> WORK REQUIRED:
Skip every picture while you write out the records below, from the first line through the one that contains "Как правильно подобрать диски на", both ends kept.

** Opening DATA EXCERPTS block **

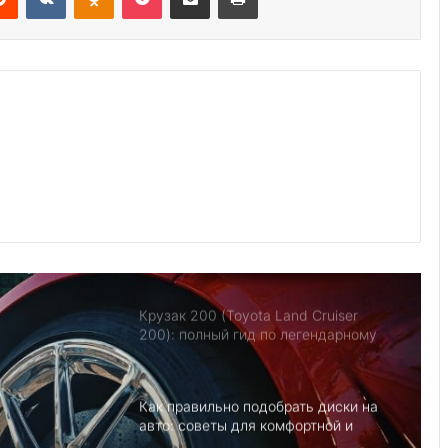
Электромобили — больше не
игрушка: как купить Теслу Модель Y
и не переплатить за хайп
Утилизация авто в США: 7
экологичных способов
Какую комплектацию Volkswagen
Polo выбрать: Trendline, Comfortline
или Highline
Крузак 200 (Toyota Land Cruiser
200): полный гид по легендарному
внедорожнику
Как правильно подобрать диски на
авто: советы для комфортной и
безопасной езды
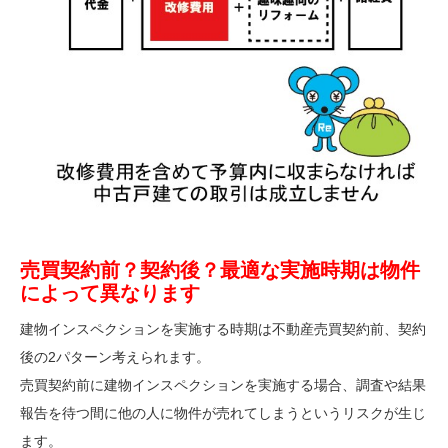
売買契約前？契約後？最適な実施時期は物件
によって異なります
建物インスペクションを実施する時期は不動産売買契約前、契約
後の2パターン考えられます。
売買契約前に建物インスペクションを実施する場合、調査や結果
報告を待つ間に他の人に物件が売れてしまうというリスクが生じ
ます。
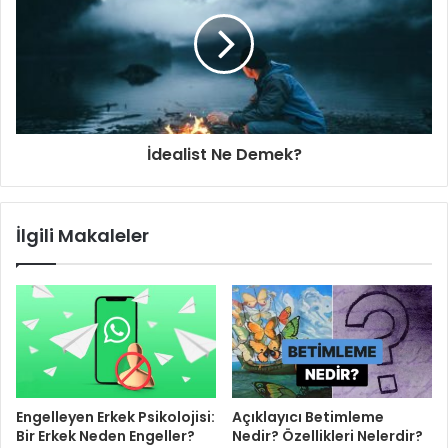
İdealist Ne Demek?
İlgili Makaleler
Engelleyen Erkek Psikolojisi:
Açıklayıcı Betimleme
Bir Erkek Neden Engeller?
Nedir? Özellikleri Nelerdir?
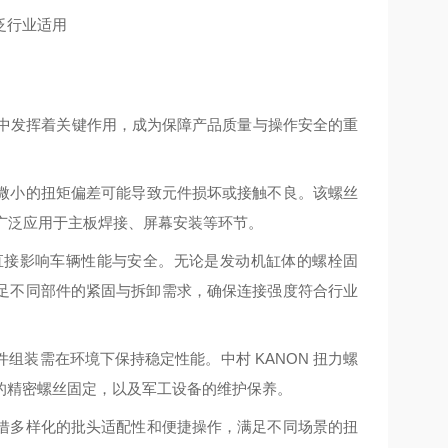
业中发挥着关键作用，成为保障产品质量与操作安全的重
微小的扭矩偏差可能导致元件损坏或接触不良。该螺丝
脚，广泛应用于主板焊接、屏幕安装等环节。
直接影响车辆性能与安全。无论是发动机缸体的螺栓固
足不同部件的紧固与拆卸需求，确保连接强度符合行业
组装需在环境下保持稳定性能。中村 KANON 扭力螺
的精密螺丝固定，以及军工设备的维护保养。
借多样化的批头适配性和便捷操作，满足不同场景的扭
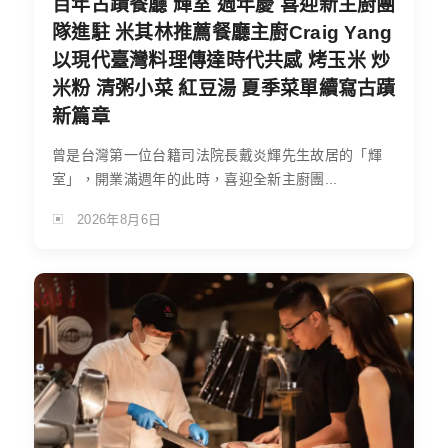
百年古蹟餐廳 輝室 週年慶 喜迎新主廚團
隊進駐 米其林推薦餐廳主廚Craig Yang
以現代臺灣料理傳達時代共感 烤玉米 炒
米粉 清粥小菜 紅豆湯 夏季菜單續寫古蹟
新篇章
曾是台灣第一位台籍司法院長戴炎輝先生故居的「輝
室」，開業滿週年的此時，喜迎全新主廚團...
2026年8月6日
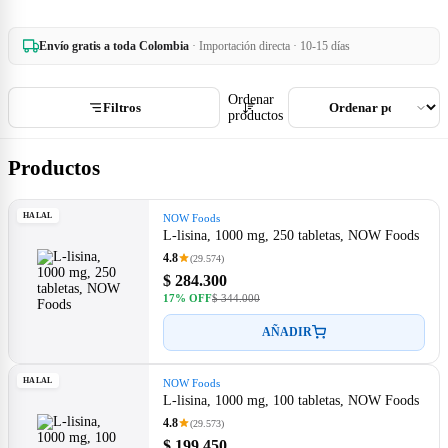
Envío gratis a toda Colombia
· Importación directa · 10-15 días
Ordenar
Filtros
productos
Productos
HALAL
NOW Foods
L-lisina, 1000 mg, 250 tabletas, NOW Foods
4.8
(29.574)
$ 284.300
17% OFF
$ 344.000
AÑADIR
HALAL
NOW Foods
L-lisina, 1000 mg, 100 tabletas, NOW Foods
4.8
(29.573)
$ 199.450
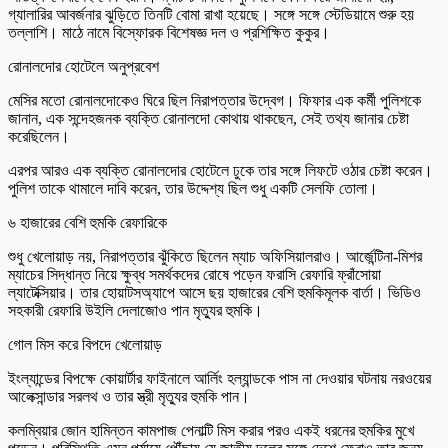
গ্যালারির আবর্জনার ঝুড়িতে তিনটি বোমা রাখা হয়েছে। সঙ্গে সঙ্গে স্টেডিয়ামে শুরু হয়
তল্লাশি। মাঠে নামে বিস্ফোরক বিশেষজ্ঞ দল ও প্রশিক্ষিত কুকুর।
রোনালদোর হোটেলে অনুপ্রবেশ
মেসির মতো রোনালদোকেও ঘিরে ছিল নিরাপত্তার উদ্বেগ। ফিফার এক কর্মী পুলিশকে
জানান, এক সন্দেহজনক ব্যক্তি রোনালদো কোথায় থাকছেন, সেই তথ্য জানার চেষ্টা
করেছিলেন।
এরপর আরও এক ব্যক্তি রোনালদোর হোটেলে ঢুকে তার সঙ্গে লিফটে ওঠার চেষ্টা করেন।
পুলিশ তাকে থামালে দাবি করেন, তার উদ্দেশ্য ছিল শুধু একটি সেলফি তোলা।
৬ হাজারের বেশি হুমকি রেফারিকে
শুধু খেলোয়াড় নয়, নিরাপত্তার ঝুঁকিতে ছিলেন ম্যাচ অফিসিয়ালরাও। আর্জেন্টিনা-মিশর
ম্যাচের সিদ্ধান্ত নিয়ে ক্ষুব্ধ সমর্থকদের রোষে পড়েন ফরাসি রেফারি ফ্রাঁসোয়া
ল্যাটেক্সিয়ার। তার হোয়াটসঅ্যাপে আসে ছয় হাজারের বেশি হুমকিমূলক বার্তা। ভিডিও
সহকারী রেফারি উইলি দেলাজোও পান মৃত্যুর হুমকি।
গোল মিস করে বিপদে খেলোয়াড়
ইংল্যান্ডের বিপক্ষে কোয়ার্টার ফাইনালে আর্লিং হল্যান্ডকে পাস না দেওয়ার ঘটনায় নরওয়ের
আলেক্সান্ডার সরলথ ও তার স্ত্রী মৃত্যুর হুমকি পান।
কলম্বিয়ার জোন হামিন্তন কামপাজ পেনাল্টি মিস করার পরও একই ধরনের হুমকির মুখে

** Closing DATA EXCERPTS block **

> EXERCISE OUTPUT:
Электромобили — больше не
игрушка: как купить Теслу Модель Y
и не переплатить за хайп
Утилизация авто в США: 7
экологичных способов
Какую комплектацию Volkswagen
Polo выбрать: Trendline, Comfortline
или Highline
Крузак 200 (Toyota Land Cruiser
200): полный гид по легендарному
внедорожнику
Как правильно подобрать диски на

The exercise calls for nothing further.